Quella suggestione moderata: un governo guidato da Giorgetti

Paolo Bracalini

Ogni volta che la leadership di Salvini subisce una battuta d’arresto, come per la non vittoria in Emilia Romagna (nella Lega la davano per fatta), riprendono le quotazioni dell’eterno numero due del partito, Giancarlo Giorgetti.

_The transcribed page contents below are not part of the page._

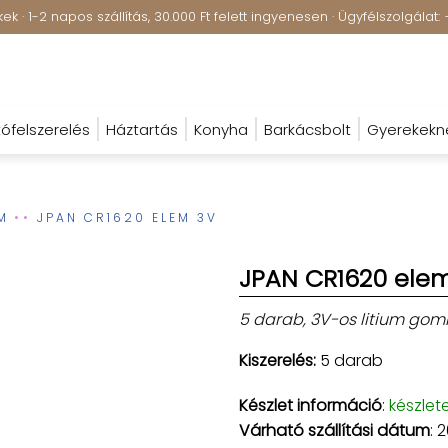
k · 1-2 napos szállítás, 30.000 Ft felett ingyenesen · Ügyfélszolgála
ófelszerelés
Háztartás
Konyha
Barkácsbolt
Gyerekekn
M
JPAN CR1620 ELEM 3V
JPAN CR1620 ele
5 darab, 3V-os litium go
Kiszerelés:
5 darab
Készlet információ
:
készlet
Várható szállítási dátum
: 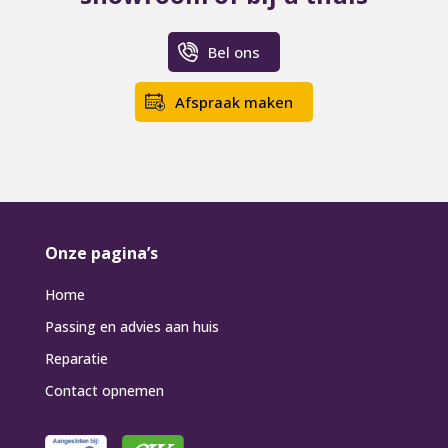
Bel ons
Afspraak maken
Onze pagina’s
Home
Passing en advies aan huis
Reparatie
Contact opnemen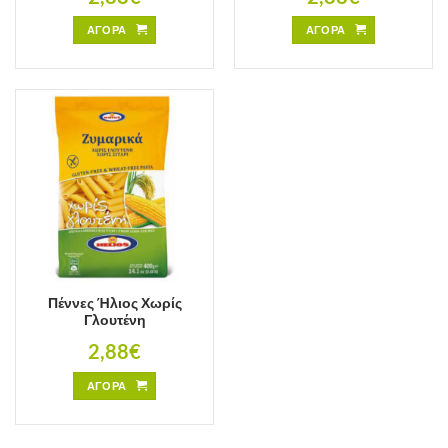
ΑΓΟΡΑ
ΑΓΟΡΑ
Πέννες Ήλιος Χωρίς
Γλουτένη
2,88
€
ΑΓΟΡΑ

Settori trasversali extraleghisti guardano da sempre a lui come a un interlocutore più rassicurante e moderato rispetto a Salvini (ma era così anche con Bossi), l’uomo di collegamento ideale per una coalizione non troppo spostata sul sovranismo. L’ampio spettro delle relazioni dell’ex sottosegretario, che vanno da Draghi al Quirinale (fu scelto addirittura da Napolitano come uno dei suoi «saggi»), alimentano la costruzione di retroscena che lo vogliono al centro di progetti politici, nuove maggioranze, future premiership. Tanto più che Giorgetti, vista l’esperienza maturata sul campo, non fa mancare osservazioni critiche alla gestione di Salvini quando il capo ne sbaglia una. Così era successo la fine del governo gialloverde («Matteo ha sbagliato i tempi della crisi, doveva rompere prima…»), così succede anche per l’inciampo in Emilia Romagna, dove Giorgetti vede i segnali di un limite da colmare nell’azione di Salvini, «ci è mancato il voto delle città, servirà uno sforzo di visione per parlare con più efficacia a quegli elettori» più difficili da catturare con citofonate e slogan.